TLB "hit rates" typically 95% or more.
Mention that the scheme above is fully associative, so it requires one comparator for each entry. Other schemes are possible, but beyond the scope of this class.

TLB complications:

When context switching, must invalidate all of the entries in the TLB (mappings will be different for the next process). Chip hardware does this automatically when the page map base register is changed.
If virtual memory mappings change for the current process (e.g. page moved), must invalidate some TLB entries. Special hardware instruction for this.

Miscellaneous Topics

How does the operating system get information from user memory? E.g. I/O buffers, parameter blocks. Note that the user passes the OS a virtual address.

In some systems the OS just runs unmapped:
- OS reads page maps and translates user addresses in software.
- Addresses that are contiguous in the virtual address space may not be contiguous physically. Thus I/O operations may have to be split up into multiple blocks. Show example from slides.
Most newer systems include kernel and user memory in same virtual address space (but kernel memory not accessible in user mode (special bit in page map entries)).

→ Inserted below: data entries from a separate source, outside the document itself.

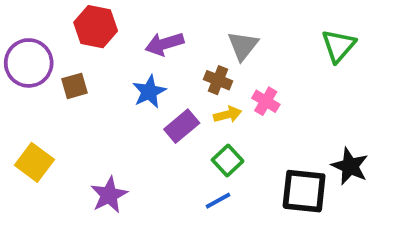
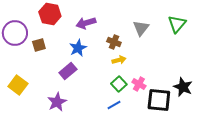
gray triangle: (243, 46) -> (141, 28), moved
pink cross: (266, 101) -> (139, 84), moved
purple rectangle: (182, 126) -> (68, 71), moved

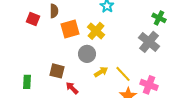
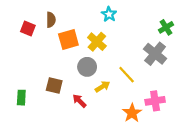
green cross: (159, 18) -> (166, 27), turned 32
yellow line: (123, 74) -> (127, 75), moved
pink cross: (149, 85) -> (155, 101), turned -30
red arrow: (72, 88) -> (79, 101), moved

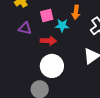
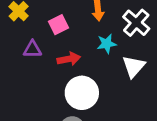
cyan star: (62, 25) -> (107, 44), moved

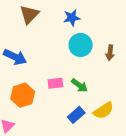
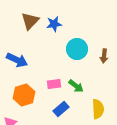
blue star: (72, 18) -> (54, 24), moved
yellow semicircle: (103, 111) -> (98, 109), turned -60
blue rectangle: (76, 115) -> (61, 109), moved

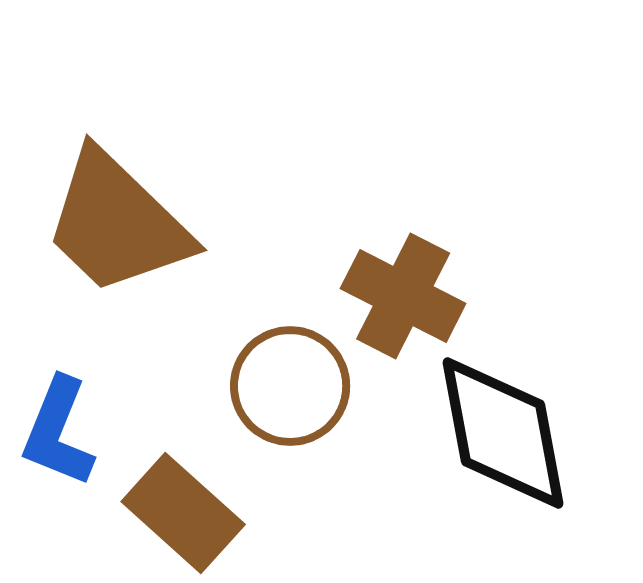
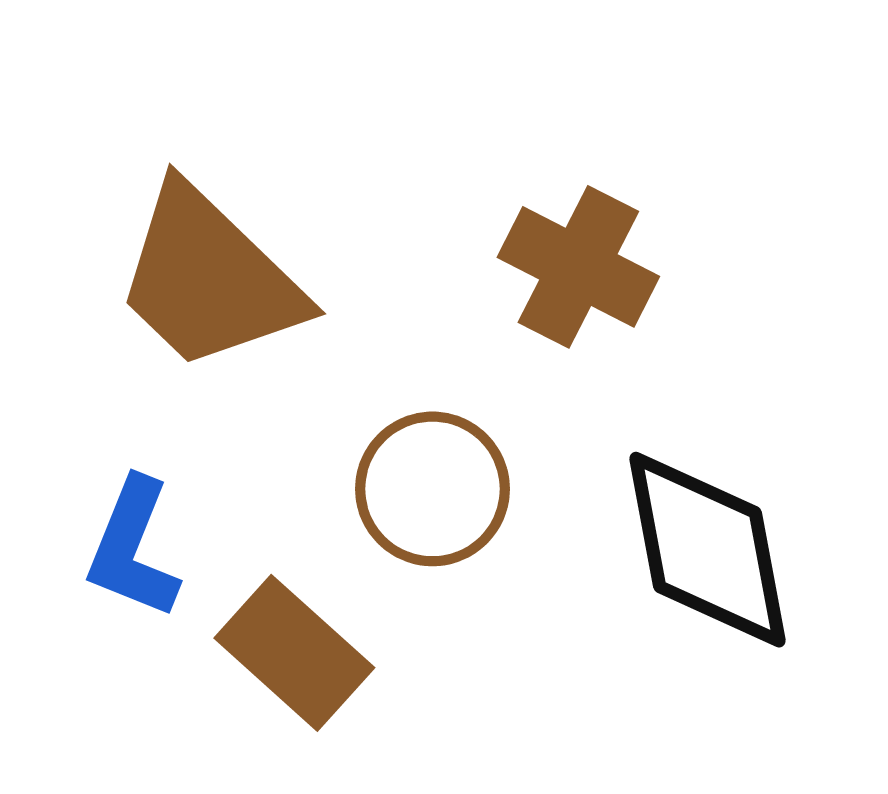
brown cross: (403, 296) -> (578, 267), moved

This makes life easier for the kernel, although it doesn't solve the I/O problem.

Aliasing: the same physical address can appear at multiple virtual locations

Another issue with paging: internal fragmentation.

Can't allocate partial pages, so for small chunks of information only part of the page will be used
Result: wasted space at the ends of some pages
Define external fragmentation, compare with internal fragmentation.
Not much of a problem in today's systems:
Ask students why:
- Logical segments such as code or stack tend to be much larger than a page.
- Percentage wasted space from fragmentation is small.
What happens if page sizes grow?
We will see more about internal and external fragmentation when we talk about files.